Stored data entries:

= = = =

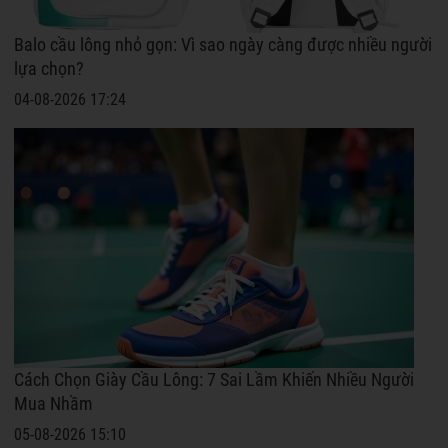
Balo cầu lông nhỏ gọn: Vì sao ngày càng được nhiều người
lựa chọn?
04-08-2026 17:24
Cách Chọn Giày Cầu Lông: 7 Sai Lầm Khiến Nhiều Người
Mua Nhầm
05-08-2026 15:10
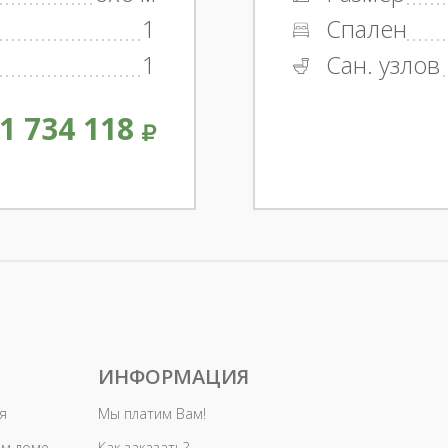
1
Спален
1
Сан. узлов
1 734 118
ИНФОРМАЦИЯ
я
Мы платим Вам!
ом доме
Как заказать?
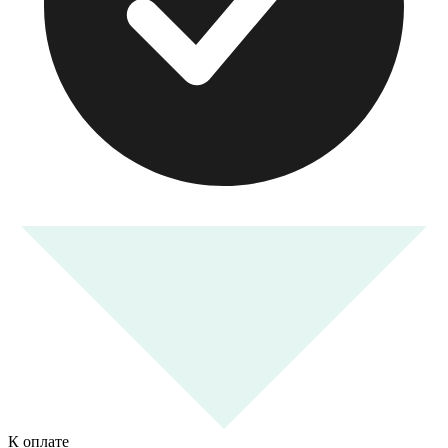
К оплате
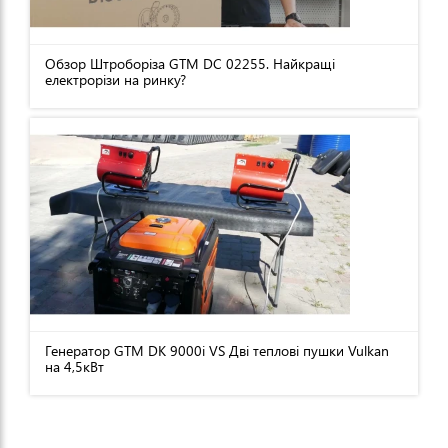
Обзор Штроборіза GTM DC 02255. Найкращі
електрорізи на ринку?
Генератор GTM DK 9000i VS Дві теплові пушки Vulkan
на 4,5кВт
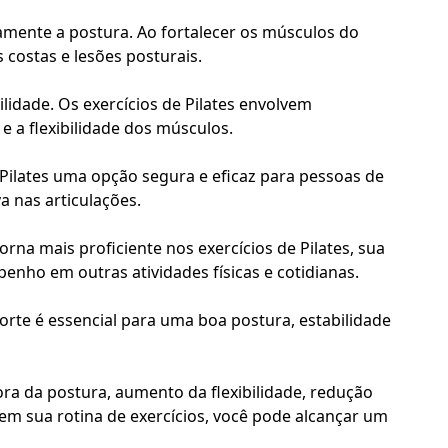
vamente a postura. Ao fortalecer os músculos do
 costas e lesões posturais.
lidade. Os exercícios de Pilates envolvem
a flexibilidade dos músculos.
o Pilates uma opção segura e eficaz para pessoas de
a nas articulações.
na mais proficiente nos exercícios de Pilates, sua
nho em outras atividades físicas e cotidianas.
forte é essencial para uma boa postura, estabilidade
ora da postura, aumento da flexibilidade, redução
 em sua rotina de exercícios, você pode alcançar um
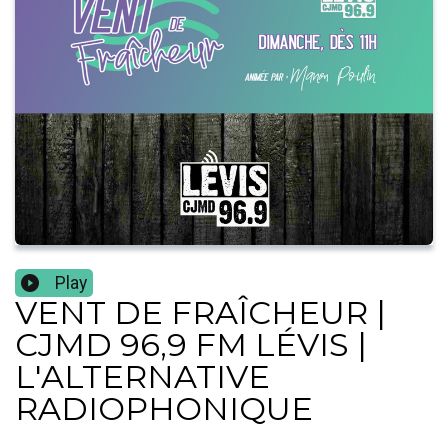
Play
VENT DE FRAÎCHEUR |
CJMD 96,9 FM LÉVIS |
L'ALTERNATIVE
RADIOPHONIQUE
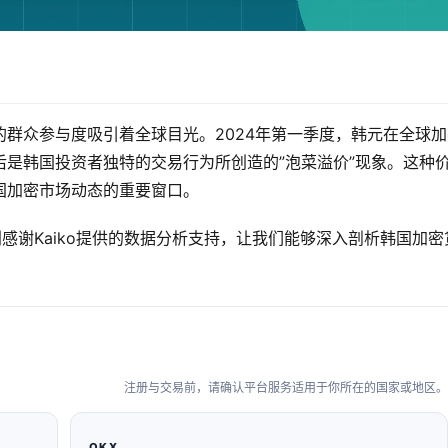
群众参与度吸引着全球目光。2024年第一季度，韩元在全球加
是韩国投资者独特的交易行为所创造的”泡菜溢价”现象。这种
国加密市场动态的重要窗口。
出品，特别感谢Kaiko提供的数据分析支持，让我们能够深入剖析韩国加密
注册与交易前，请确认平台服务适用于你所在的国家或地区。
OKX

= = = =

Your task
Up to and including the line containing "costas e lesões posturais.", quote each line of the entries above from the very first, please, exactly and without images.

Output for this exercise
Balo cầu lông nhỏ gọn: Vì sao ngày càng được nhiều người
lựa chọn?
04-08-2026 17:24
Cách Chọn Giày Cầu Lông: 7 Sai Lầm Khiến Nhiều Người
Mua Nhầm
05-08-2026 15:10
1
Спален
1
Сан. узлов
1 734 118
ИНФОРМАЦИЯ
я
Мы платим Вам!
ом доме
Как заказать?
К оплате
Обзор Штроборіза GTM DC 02255. Найкращі
електрорізи на ринку?
Генератор GTM DK 9000i VS Дві теплові пушки Vulkan
на 4,5кВт
vamente a postura. Ao fortalecer os músculos do
 costas e lesões posturais.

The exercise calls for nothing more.